Next to my studies I am doing a training as a hiking guide. One module of the education is first aid and how to handle health incidents in the mountains. That’s when I got useful insights where content meets my hiking guide training. In this blog I’d like to present three types of content and how I use them in the outdoors.
Outdoor active – Emergency
The Austrian Alpine Association has developed a mobile app, which offers various pleasures for outdoor lovers. The main feature is based on numerous paths and tours in the mountains. They are divided into cycling, hiking, climbing and ski touring. The user can choose between existing routes or can create its own tour.
I am a passionate hiker and use this app frequently for my adventures in the outdoors. But what was new for me as well was the rescue function in the app. If you are in an emergency, you can press the emergency button. The app checks your location via GPS and shows your coordinates on the display. Furthermore, it offers you to call the emergency number right away. Another feature is, when you dial the number, your current coordinates are still displayed on the screen. Therefore, you can pass your data easily to the rescue center. On the picture below you can see how this screen look like.
Every hiker’s darling – the map
Using a mobile app is the most common way to navigate in the mountains nowadays. But when it comes to understand the surroundings in the outdoors with all its details, I highly recommend to use a hiking map and a compass. In our training we learned how to orientate ourselves with an altimeter, compass, map and GPS. Our instructor explained the structure of the hiking map in such a detailed way – I never thought about a piece of paper this precise. A hiking map always displays the North in the upper part. The letterings are written from west to east.
A hiking map displays main points in the landscape and mentions their altitude. Contour lines show how the slope gradient and help you to find the most comfortable route to avoid steep climbs. Every fourth line is shown in bold. These lines represent the even altitudes like 1.100 or 1.200. The lines in between count 25 meters. Depending on the orientation of the altitude figure, the user can easily see in which direction the elevation goes up or down.
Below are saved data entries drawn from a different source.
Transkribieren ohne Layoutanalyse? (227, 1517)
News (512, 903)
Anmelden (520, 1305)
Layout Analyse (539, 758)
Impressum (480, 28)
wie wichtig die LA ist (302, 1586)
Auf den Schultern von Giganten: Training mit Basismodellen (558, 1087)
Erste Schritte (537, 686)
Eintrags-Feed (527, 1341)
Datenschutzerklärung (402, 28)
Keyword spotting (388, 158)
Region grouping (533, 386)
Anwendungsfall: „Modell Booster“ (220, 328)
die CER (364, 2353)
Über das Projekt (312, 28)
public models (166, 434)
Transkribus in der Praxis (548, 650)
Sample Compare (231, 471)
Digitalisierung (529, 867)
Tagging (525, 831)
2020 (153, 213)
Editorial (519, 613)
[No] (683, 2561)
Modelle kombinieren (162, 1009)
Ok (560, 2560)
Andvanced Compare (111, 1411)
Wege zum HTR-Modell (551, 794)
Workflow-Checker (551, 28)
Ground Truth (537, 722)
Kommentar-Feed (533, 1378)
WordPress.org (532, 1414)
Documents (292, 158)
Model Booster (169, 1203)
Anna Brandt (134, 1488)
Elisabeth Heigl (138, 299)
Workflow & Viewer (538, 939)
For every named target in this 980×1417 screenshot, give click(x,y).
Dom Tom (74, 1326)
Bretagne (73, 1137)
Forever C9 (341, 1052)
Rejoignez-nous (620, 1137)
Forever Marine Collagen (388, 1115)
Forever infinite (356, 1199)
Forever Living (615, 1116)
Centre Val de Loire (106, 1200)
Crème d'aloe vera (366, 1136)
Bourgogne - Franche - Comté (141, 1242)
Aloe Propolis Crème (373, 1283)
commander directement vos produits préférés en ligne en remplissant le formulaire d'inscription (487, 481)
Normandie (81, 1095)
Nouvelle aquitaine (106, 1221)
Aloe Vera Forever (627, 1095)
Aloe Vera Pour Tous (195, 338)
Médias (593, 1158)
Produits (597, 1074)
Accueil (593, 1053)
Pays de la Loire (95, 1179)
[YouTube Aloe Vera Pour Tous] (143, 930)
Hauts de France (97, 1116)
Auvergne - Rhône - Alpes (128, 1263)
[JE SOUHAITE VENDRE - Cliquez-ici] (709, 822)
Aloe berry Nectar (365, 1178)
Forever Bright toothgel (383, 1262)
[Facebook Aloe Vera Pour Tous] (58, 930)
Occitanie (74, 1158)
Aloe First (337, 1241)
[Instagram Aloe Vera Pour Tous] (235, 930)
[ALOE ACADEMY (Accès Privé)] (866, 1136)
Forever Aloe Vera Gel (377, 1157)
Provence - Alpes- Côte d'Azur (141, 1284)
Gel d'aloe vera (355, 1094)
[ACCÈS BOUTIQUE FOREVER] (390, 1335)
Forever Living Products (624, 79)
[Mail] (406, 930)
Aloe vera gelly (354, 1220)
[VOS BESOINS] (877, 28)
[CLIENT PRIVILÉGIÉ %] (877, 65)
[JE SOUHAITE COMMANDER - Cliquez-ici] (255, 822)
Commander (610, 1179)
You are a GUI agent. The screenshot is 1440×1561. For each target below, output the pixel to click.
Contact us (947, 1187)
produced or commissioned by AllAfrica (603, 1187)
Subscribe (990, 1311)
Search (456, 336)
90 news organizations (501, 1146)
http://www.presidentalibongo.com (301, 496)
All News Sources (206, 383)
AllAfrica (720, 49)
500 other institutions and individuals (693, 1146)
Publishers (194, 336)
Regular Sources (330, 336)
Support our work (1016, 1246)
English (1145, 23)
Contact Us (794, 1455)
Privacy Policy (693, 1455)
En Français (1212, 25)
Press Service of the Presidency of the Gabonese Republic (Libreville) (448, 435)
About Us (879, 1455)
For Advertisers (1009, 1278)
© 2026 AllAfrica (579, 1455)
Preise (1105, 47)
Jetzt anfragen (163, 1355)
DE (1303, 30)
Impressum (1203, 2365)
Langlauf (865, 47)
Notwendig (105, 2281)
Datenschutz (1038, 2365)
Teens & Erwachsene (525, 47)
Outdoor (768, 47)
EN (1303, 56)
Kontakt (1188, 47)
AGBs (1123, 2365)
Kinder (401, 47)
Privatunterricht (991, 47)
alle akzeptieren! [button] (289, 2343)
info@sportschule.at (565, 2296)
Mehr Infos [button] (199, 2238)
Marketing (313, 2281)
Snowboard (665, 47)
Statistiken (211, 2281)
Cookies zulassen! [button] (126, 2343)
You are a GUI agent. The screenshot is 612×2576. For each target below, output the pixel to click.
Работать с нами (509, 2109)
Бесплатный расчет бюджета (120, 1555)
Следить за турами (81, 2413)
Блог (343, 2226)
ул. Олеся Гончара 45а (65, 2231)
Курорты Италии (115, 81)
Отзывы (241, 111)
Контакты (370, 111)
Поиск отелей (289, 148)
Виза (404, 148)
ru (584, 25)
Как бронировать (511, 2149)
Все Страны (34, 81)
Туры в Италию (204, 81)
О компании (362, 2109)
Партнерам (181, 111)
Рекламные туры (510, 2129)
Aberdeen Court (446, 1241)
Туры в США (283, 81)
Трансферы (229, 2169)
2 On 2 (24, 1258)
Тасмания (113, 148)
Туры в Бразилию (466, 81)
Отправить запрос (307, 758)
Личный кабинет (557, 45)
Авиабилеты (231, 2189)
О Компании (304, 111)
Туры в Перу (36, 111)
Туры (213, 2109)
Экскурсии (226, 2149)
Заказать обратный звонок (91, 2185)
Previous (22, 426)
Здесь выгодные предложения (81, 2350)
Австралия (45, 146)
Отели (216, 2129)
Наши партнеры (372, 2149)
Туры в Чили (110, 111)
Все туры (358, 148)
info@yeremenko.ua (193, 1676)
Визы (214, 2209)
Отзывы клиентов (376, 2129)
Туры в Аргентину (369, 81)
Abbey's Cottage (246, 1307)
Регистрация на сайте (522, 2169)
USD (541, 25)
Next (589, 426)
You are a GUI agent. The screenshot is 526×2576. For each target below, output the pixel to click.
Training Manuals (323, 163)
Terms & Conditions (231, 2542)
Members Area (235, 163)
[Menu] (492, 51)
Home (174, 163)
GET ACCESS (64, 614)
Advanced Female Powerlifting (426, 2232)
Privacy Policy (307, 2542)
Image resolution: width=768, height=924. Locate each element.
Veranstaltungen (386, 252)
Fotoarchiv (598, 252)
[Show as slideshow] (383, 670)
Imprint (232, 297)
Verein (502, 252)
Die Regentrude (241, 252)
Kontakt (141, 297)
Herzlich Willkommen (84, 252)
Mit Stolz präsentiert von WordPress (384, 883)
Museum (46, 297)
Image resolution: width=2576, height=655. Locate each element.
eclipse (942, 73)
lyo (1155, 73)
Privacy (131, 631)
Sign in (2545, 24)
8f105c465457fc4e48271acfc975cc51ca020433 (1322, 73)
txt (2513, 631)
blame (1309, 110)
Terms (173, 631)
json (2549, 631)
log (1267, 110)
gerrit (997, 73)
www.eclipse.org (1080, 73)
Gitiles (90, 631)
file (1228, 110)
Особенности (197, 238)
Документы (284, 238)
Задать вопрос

Check out the picture below to get a better understanding of the displayed content on a map.
Oldie but goldie – the signs
I talked about the mobile app, I talked about the hiking map and compass, what is still missing are the good old signs. Signs which are placed on cruxes, on forks and on places with a nice view. When you are in the outdoors and you forgot your hiking map and the batterie of your phone is empty, you can still count on the signs. They are well placed in clearly visible areas and provide you important information about the hike: In which direction is the next target, how far is to get there, which router leads there and are there any other targets close. The signs work in summer and winter as well and serve you as photo object as well. Never underestimate classic content and how it still can meet your needs.
The outdoors meet content
During my hiking training I thought about different courses in my masters degree and how they would fit into all these content types. How would a content modeler assign all these various content types? Is the legend of a hiking map the pioneer of a search engine optimazion? What would my lecture from Infografics would say about the hiking map? And the UX designer about the outdoor app? After a week of studies, followed by a week of hiking training, my brain mixed up all new information and combined it. Looking forward to the winter course and new inspirations.